[Collection entries]
########

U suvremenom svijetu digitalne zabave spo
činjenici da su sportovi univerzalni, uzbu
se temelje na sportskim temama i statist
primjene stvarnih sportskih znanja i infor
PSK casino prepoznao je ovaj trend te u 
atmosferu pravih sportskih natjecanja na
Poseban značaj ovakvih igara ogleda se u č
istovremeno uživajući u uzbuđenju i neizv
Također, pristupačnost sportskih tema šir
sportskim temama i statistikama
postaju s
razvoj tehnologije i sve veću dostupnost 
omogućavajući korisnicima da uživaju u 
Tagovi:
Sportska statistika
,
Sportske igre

########

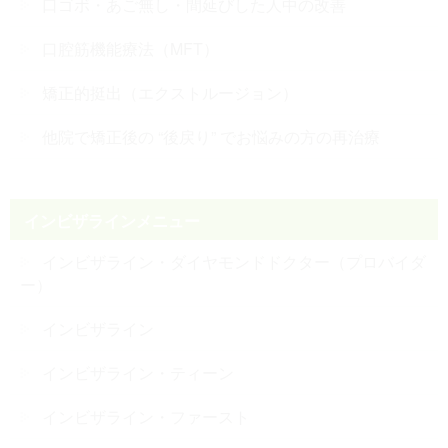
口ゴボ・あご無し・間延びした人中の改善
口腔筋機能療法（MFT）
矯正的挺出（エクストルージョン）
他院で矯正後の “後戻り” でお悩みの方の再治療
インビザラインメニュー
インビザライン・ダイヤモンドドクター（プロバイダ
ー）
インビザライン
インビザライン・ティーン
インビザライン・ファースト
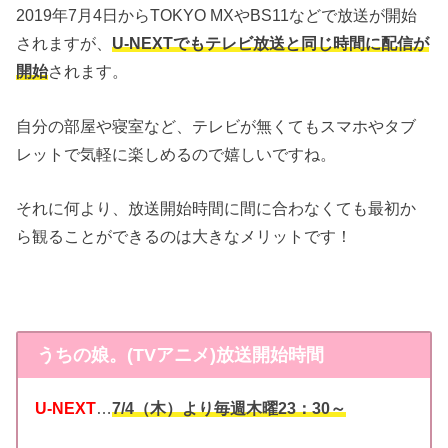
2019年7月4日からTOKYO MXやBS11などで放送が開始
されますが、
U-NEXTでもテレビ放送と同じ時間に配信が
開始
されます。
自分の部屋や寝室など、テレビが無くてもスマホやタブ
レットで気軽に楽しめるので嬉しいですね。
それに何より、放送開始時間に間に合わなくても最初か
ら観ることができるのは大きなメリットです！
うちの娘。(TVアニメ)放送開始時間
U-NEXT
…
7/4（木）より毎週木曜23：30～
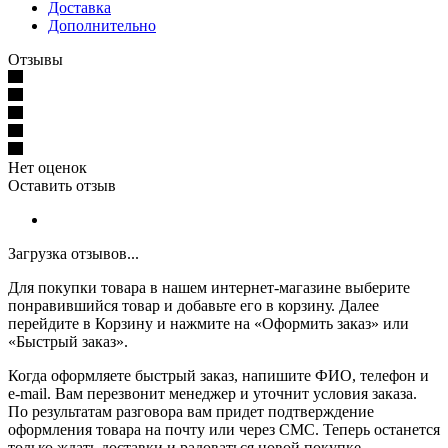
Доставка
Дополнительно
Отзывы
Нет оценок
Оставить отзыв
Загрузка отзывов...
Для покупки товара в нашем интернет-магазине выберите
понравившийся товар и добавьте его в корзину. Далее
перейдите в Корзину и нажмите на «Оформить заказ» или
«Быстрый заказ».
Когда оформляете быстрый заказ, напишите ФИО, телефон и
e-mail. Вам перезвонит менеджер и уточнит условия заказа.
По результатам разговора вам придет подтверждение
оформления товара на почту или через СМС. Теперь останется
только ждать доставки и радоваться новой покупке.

########

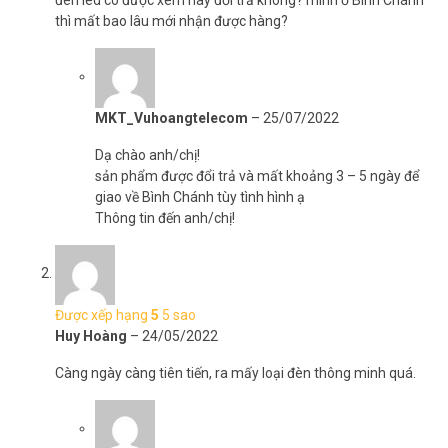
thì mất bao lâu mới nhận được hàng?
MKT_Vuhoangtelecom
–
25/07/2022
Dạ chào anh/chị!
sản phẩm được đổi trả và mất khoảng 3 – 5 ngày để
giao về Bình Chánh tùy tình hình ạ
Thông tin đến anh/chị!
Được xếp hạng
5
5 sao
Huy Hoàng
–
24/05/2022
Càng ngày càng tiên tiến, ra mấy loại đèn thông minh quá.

########

__What you are asked to do__:
Where a line of the records contains the word "товара", count it; state only the final tally.

__Written response__:
2